**** Input for this task ****

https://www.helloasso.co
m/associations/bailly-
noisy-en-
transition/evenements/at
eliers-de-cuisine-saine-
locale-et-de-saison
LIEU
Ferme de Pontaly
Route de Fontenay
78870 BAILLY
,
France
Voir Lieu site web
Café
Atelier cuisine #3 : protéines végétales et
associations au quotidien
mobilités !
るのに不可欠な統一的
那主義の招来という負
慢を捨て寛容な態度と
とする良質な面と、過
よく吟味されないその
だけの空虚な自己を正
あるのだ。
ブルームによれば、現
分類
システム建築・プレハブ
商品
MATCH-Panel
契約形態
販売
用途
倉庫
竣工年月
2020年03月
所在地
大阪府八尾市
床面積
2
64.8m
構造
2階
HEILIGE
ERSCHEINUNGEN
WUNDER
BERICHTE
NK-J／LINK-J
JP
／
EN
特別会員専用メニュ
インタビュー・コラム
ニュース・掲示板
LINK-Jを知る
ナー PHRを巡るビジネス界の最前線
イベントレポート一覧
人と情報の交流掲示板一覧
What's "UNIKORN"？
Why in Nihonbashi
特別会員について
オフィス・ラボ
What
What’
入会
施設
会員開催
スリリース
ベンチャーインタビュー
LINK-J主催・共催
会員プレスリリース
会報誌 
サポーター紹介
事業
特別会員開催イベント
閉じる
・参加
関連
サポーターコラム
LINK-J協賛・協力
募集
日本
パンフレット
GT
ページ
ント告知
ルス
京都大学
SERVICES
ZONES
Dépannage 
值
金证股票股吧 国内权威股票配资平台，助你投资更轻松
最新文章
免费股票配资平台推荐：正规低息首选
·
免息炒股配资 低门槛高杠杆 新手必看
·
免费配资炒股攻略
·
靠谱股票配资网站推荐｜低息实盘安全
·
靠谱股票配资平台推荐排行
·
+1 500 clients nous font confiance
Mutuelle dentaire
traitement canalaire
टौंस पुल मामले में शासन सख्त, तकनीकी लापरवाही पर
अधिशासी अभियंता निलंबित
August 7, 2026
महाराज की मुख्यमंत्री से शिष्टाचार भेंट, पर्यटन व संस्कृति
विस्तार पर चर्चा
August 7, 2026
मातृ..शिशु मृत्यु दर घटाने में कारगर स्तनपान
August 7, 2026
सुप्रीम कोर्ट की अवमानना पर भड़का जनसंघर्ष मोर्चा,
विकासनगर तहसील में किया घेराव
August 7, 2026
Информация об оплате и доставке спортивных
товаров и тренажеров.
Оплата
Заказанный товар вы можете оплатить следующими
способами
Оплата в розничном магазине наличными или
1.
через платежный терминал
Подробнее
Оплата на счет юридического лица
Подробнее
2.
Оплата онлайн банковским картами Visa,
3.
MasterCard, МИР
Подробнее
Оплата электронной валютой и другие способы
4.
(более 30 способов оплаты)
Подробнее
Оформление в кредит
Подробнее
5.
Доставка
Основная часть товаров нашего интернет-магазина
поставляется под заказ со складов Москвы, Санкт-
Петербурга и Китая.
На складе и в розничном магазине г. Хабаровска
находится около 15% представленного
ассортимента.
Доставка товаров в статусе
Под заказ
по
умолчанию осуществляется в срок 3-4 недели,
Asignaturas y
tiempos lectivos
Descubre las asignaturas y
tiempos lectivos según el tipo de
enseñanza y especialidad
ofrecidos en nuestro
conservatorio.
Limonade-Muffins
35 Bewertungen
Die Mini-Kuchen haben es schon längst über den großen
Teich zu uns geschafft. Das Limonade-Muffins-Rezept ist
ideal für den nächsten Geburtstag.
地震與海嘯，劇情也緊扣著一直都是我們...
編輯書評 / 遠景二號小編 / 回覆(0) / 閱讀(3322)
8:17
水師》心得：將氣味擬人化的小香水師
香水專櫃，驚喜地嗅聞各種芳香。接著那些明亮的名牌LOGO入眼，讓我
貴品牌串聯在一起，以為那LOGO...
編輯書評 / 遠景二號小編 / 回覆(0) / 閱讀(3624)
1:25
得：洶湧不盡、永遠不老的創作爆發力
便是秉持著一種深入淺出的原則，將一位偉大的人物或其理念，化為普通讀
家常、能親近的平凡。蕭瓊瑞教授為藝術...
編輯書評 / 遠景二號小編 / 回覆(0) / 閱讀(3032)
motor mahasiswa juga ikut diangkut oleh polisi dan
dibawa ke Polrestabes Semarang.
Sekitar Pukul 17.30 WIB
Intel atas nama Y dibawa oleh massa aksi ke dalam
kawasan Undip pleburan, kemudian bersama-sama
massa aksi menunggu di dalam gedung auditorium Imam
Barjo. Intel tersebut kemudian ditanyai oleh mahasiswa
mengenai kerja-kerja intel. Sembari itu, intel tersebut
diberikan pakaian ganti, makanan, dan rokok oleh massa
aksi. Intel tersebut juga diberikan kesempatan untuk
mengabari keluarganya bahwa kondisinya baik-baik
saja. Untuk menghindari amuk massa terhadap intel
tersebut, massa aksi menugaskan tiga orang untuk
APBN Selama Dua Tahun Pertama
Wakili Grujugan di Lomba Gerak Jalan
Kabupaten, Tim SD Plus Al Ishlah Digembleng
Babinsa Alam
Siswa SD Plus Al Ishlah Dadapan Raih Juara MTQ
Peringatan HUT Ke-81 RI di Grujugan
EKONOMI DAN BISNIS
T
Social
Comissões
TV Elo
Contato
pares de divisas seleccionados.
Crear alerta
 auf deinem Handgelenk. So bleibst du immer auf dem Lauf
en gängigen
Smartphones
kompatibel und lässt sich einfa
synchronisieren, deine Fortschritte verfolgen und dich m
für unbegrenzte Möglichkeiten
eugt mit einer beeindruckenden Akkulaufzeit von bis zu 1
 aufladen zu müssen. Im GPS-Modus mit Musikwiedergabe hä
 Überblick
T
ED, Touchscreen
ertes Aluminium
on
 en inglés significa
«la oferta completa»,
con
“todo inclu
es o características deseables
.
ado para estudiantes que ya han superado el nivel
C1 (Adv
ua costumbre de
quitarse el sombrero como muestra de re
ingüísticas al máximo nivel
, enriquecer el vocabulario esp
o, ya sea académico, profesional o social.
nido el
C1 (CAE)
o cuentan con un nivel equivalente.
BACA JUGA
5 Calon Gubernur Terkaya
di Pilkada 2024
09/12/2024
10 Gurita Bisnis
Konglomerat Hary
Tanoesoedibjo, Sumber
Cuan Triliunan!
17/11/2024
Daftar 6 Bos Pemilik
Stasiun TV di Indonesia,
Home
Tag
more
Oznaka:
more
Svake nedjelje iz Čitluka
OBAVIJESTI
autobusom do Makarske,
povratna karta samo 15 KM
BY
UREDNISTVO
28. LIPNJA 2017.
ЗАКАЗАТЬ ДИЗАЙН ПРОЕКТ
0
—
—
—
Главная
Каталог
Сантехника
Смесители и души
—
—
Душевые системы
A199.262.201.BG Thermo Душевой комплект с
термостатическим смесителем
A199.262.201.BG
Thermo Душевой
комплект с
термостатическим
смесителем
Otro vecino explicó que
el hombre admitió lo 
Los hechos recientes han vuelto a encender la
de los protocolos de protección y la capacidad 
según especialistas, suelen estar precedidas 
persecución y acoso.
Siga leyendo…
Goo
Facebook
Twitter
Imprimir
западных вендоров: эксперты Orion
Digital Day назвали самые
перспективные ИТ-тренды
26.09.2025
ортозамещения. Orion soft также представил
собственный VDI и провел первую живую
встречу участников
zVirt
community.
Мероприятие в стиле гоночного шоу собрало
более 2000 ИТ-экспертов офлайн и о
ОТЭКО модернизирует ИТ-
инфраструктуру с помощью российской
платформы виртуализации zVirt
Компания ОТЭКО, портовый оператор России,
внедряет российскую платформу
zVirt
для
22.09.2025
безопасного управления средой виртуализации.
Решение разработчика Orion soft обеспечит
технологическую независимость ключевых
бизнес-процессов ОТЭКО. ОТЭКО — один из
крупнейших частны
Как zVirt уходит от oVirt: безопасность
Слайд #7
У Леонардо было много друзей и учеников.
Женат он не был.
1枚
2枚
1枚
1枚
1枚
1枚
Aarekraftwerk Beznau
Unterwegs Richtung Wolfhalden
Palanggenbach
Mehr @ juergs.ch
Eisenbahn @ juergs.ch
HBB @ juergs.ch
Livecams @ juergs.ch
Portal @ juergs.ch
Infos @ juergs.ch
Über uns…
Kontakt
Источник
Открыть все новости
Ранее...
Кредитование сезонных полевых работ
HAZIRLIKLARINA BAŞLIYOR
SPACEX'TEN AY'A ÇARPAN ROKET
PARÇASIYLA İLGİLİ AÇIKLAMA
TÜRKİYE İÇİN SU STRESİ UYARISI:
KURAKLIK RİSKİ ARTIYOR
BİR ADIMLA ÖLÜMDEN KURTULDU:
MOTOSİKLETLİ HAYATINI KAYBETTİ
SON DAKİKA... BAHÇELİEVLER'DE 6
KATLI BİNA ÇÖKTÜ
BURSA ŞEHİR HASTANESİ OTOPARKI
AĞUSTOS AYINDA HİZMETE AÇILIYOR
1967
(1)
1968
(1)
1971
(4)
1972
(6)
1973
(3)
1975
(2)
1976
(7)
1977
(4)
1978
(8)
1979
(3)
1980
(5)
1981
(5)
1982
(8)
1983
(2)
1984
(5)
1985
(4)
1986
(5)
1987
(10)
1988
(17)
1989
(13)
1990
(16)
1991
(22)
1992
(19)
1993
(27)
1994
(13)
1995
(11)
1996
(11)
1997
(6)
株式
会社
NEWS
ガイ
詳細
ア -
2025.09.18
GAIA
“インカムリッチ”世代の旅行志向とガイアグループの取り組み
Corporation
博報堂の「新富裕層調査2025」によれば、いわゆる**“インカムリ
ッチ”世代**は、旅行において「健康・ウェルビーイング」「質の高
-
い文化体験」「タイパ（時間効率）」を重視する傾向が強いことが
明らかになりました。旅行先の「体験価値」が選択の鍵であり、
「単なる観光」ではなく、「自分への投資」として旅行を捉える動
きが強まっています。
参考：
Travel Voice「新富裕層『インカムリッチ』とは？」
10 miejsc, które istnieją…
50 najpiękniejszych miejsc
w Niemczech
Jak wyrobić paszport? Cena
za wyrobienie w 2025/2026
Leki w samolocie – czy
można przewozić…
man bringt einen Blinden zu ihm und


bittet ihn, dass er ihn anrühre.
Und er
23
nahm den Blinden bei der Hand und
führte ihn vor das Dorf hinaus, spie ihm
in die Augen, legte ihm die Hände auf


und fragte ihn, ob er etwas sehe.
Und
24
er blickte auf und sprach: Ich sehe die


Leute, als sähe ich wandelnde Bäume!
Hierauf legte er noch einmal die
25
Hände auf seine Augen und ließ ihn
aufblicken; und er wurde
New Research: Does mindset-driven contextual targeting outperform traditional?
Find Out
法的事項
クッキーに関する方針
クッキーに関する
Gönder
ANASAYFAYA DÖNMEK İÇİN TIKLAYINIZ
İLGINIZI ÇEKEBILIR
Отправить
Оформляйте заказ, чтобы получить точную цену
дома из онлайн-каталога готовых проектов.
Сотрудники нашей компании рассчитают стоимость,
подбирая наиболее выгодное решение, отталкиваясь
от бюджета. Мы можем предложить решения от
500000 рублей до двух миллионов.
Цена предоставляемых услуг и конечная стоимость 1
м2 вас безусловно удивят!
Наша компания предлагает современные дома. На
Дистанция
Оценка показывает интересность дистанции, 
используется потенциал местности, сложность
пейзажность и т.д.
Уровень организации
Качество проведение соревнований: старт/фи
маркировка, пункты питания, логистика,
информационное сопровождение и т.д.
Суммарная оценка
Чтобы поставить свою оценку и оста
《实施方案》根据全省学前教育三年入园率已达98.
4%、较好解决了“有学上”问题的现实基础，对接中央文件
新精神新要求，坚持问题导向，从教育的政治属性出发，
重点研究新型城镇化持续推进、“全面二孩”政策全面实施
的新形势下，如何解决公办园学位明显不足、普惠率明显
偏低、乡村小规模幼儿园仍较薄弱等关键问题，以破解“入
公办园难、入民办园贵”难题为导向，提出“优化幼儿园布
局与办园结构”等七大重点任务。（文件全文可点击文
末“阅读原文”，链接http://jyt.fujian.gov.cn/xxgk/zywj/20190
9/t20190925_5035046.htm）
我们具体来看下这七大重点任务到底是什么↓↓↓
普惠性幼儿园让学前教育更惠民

****

Your answer must be the data above, copied exactly from its first line through the line containing "LINK-J協賛・協力", and nothing more.

Response to the task:
https://www.helloasso.co
m/associations/bailly-
noisy-en-
transition/evenements/at
eliers-de-cuisine-saine-
locale-et-de-saison
LIEU
Ferme de Pontaly
Route de Fontenay
78870 BAILLY
,
France
Voir Lieu site web
Café
Atelier cuisine #3 : protéines végétales et
associations au quotidien
mobilités !
るのに不可欠な統一的
那主義の招来という負
慢を捨て寛容な態度と
とする良質な面と、過
よく吟味されないその
だけの空虚な自己を正
あるのだ。
ブルームによれば、現
分類
システム建築・プレハブ
商品
MATCH-Panel
契約形態
販売
用途
倉庫
竣工年月
2020年03月
所在地
大阪府八尾市
床面積
2
64.8m
構造
2階
HEILIGE
ERSCHEINUNGEN
WUNDER
BERICHTE
NK-J／LINK-J
JP
／
EN
特別会員専用メニュ
インタビュー・コラム
ニュース・掲示板
LINK-Jを知る
ナー PHRを巡るビジネス界の最前線
イベントレポート一覧
人と情報の交流掲示板一覧
What's "UNIKORN"？
Why in Nihonbashi
特別会員について
オフィス・ラボ
What
What’
入会
施設
会員開催
スリリース
ベンチャーインタビュー
LINK-J主催・共催
会員プレスリリース
会報誌 
サポーター紹介
事業
特別会員開催イベント
閉じる
・参加
関連
サポーターコラム
LINK-J協賛・協力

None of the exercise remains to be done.